- The Washington Times - Saturday, March 23, 2002

ASSOCIATED PRESS
Doctors and hospitals could disclose private information about patients and provide medical services without prior consent under proposed Bush administration revisions to Clinton-era patient-privacy rules.
Privacy advocates protested that the administration is stripping out a core element of the privacy rules. Sen. Edward M. Kennedy, Massachusetts Democrat, promised hearings and legislation to reinstate the mandatory consent forms.
"The administration has come down on the side of major health corporations at the expense of individuals," Mr.
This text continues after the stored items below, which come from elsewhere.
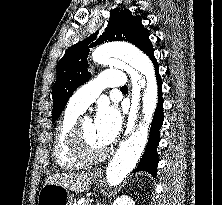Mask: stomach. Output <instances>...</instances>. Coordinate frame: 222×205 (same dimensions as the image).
<instances>
[{
	"instance_id": "obj_1",
	"label": "stomach",
	"mask_w": 222,
	"mask_h": 205,
	"mask_svg": "<svg viewBox=\"0 0 222 205\" xmlns=\"http://www.w3.org/2000/svg\"><path fill=\"white\" fill-rule=\"evenodd\" d=\"M94 182L98 176L92 175ZM72 197L68 190L57 184H45L38 195V205H71Z\"/></svg>"
}]
</instances>
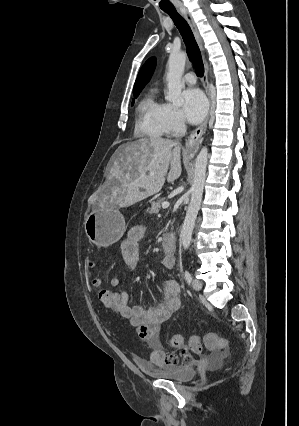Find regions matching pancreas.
Segmentation results:
<instances>
[{"label":"pancreas","instance_id":"cf45deb5","mask_svg":"<svg viewBox=\"0 0 299 426\" xmlns=\"http://www.w3.org/2000/svg\"><path fill=\"white\" fill-rule=\"evenodd\" d=\"M165 202V198H159L156 202L151 203V207L148 209L149 213L157 214L161 209L162 203Z\"/></svg>","mask_w":299,"mask_h":426}]
</instances>
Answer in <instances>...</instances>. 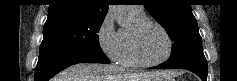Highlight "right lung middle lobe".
<instances>
[{"mask_svg":"<svg viewBox=\"0 0 237 81\" xmlns=\"http://www.w3.org/2000/svg\"><path fill=\"white\" fill-rule=\"evenodd\" d=\"M104 18L59 16L47 19L40 49L102 52L97 32Z\"/></svg>","mask_w":237,"mask_h":81,"instance_id":"dd1d6c3e","label":"right lung middle lobe"}]
</instances>
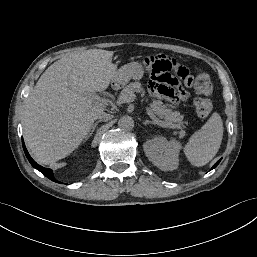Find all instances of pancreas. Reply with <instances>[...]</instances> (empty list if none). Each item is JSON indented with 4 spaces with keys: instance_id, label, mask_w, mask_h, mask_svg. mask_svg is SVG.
I'll use <instances>...</instances> for the list:
<instances>
[{
    "instance_id": "pancreas-1",
    "label": "pancreas",
    "mask_w": 257,
    "mask_h": 257,
    "mask_svg": "<svg viewBox=\"0 0 257 257\" xmlns=\"http://www.w3.org/2000/svg\"><path fill=\"white\" fill-rule=\"evenodd\" d=\"M135 92L144 93V89L140 82L130 83L126 87H124L121 91V96H129L134 94ZM152 111L158 115L161 119L164 120L165 123H177L181 122L183 116L179 111H172V109H168L165 104H163L160 100H154L152 105Z\"/></svg>"
}]
</instances>
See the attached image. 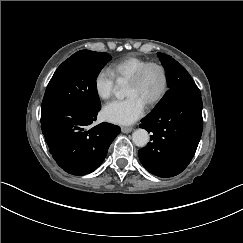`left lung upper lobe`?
I'll list each match as a JSON object with an SVG mask.
<instances>
[{
    "label": "left lung upper lobe",
    "instance_id": "1",
    "mask_svg": "<svg viewBox=\"0 0 243 243\" xmlns=\"http://www.w3.org/2000/svg\"><path fill=\"white\" fill-rule=\"evenodd\" d=\"M158 56L166 71L169 90L151 113L156 112L168 101L177 96L186 94L201 95V92L192 77L180 63L164 53H158Z\"/></svg>",
    "mask_w": 243,
    "mask_h": 243
}]
</instances>
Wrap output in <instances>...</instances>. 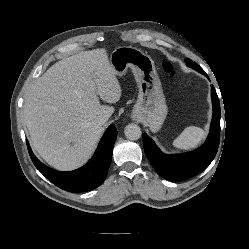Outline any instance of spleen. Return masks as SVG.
<instances>
[{"label":"spleen","instance_id":"1","mask_svg":"<svg viewBox=\"0 0 249 249\" xmlns=\"http://www.w3.org/2000/svg\"><path fill=\"white\" fill-rule=\"evenodd\" d=\"M205 132L200 127L189 126L173 141L179 149L188 150L196 147L204 138Z\"/></svg>","mask_w":249,"mask_h":249}]
</instances>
Kennedy charged yesterday from the Senate floor.
The changes would also give parents greater access to their children's medical records.
Years in the making, the privacy rules are scheduled to take effect in April 2003. They offer the first comprehensive federal protections for health privacy and apply to nearly every patient, doctor, hospital, insurance plan and pharmacy in the nation.
The rules prohibit health care providers from disclosing patient information for reasons unrelated to health services and establish civil and criminal penalties for violators. They give patients the right to inspect and copy their records and to ask for corrections.
Last year, the Bush administration allowed the rules developed under President Clinton to go forward, but promised a variety of changes to make them more workable. The changes were announced Thursday.
"These are common-sense revisions that eliminate serious obstacles to patients getting needed care and services quickly while continuing to protect patients' privacy," Health and Human Services Secretary Tommy G. Thompson said in a statement.
Health-care providers welcomed many of the changes, including the scrapping of consent forms. They also were pleased that the revisions make clear that incidental disclosures of private information are permitted, such as a conversation at a hospital nurses' stand or names listed on a sign-in sheet at a doctor's office.
Privacy advocates were unhappy about the consent forms and the elimination of some privacy rights for minors, including teen-agers who may seek abortions, drug treatment or other medical care.